** SOURCE MATERIAL follows **
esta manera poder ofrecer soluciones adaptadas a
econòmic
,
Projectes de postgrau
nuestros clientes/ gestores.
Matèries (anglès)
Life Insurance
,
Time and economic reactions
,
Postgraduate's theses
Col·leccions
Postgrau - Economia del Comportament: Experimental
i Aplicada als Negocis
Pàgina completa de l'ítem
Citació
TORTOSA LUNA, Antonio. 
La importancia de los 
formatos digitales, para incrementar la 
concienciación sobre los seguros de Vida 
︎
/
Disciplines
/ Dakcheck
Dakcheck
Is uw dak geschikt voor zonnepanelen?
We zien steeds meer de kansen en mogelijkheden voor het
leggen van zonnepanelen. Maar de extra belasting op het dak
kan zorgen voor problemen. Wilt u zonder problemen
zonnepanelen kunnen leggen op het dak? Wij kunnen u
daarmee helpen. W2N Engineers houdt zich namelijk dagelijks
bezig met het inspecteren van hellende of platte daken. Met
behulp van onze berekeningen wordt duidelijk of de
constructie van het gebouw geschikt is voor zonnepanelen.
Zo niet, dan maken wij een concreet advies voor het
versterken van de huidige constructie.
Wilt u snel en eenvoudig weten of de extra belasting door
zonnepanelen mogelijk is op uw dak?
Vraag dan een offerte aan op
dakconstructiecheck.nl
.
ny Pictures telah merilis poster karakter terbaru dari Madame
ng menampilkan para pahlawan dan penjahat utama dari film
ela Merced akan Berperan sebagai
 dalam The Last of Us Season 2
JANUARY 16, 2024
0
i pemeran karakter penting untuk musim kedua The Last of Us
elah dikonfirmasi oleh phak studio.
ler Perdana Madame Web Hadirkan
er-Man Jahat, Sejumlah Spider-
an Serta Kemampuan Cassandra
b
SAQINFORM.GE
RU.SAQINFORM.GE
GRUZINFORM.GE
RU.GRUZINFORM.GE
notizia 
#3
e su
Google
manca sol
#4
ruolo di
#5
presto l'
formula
** End of SOURCE MATERIAL **
** SOURCE MATERIAL follows **
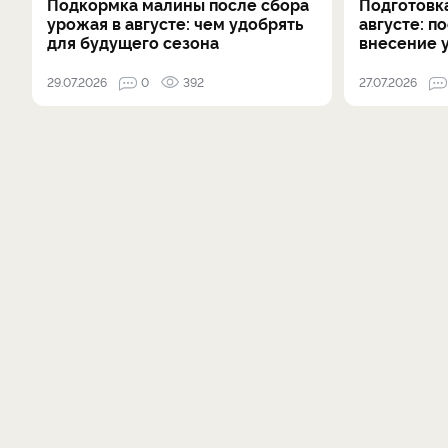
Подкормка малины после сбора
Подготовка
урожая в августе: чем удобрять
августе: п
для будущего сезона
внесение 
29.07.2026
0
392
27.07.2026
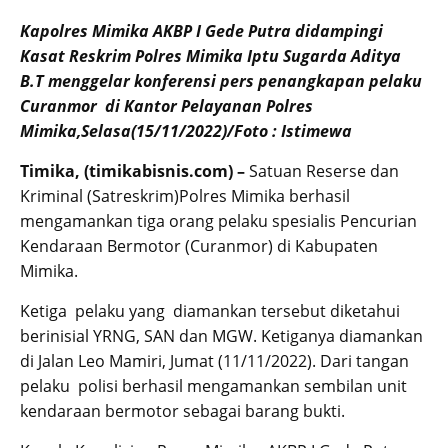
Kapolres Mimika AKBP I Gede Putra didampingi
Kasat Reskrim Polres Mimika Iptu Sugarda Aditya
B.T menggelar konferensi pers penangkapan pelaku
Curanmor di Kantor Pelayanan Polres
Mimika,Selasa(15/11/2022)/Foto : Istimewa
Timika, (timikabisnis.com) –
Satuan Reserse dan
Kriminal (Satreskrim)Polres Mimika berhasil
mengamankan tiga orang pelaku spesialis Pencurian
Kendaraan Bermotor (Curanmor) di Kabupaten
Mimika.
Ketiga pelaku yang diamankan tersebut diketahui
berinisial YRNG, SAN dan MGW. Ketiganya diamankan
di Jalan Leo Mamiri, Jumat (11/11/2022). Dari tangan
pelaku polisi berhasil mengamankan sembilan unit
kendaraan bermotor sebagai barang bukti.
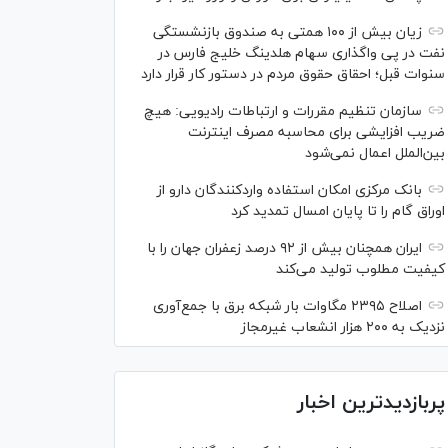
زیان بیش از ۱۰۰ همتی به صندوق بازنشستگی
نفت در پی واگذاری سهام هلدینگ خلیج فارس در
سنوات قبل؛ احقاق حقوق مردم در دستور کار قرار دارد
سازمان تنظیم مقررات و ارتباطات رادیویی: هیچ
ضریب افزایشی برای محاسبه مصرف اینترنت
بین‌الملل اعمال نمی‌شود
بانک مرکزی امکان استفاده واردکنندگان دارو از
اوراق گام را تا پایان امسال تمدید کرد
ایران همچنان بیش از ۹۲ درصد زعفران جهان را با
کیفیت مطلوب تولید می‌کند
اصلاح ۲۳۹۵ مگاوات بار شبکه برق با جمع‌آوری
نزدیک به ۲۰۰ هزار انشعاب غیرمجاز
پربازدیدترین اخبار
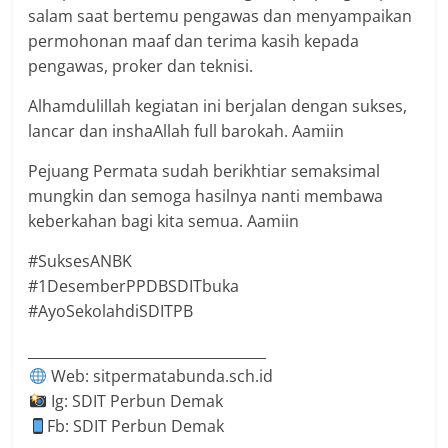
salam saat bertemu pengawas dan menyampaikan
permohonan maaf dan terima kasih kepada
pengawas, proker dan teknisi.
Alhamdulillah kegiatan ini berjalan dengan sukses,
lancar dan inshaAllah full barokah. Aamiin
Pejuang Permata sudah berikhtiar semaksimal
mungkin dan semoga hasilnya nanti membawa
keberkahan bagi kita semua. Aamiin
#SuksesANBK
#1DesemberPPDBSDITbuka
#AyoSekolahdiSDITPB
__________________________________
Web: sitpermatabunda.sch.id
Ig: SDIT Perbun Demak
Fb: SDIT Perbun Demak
** End of SOURCE MATERIAL **
** SOURCE MATERIAL follows **
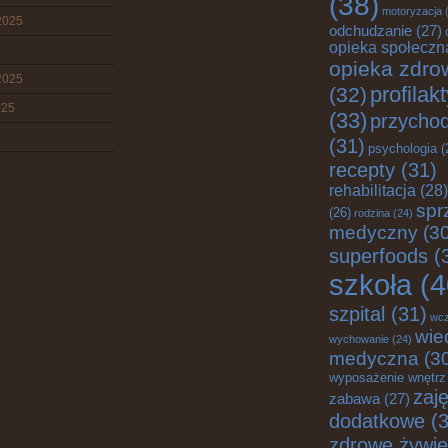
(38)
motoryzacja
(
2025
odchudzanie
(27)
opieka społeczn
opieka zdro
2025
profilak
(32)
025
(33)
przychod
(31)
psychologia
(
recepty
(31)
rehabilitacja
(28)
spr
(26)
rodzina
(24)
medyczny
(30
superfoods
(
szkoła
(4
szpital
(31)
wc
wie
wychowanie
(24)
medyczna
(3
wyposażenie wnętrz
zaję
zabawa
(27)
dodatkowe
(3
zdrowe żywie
** End of SOURCE MATERIAL **
*WHAT TO WORK ON*.
Of all the lines in the entries, count those with the string "Aamiin", and report only that number.

*RESPONSE FOR THIS EXERCISE*.
2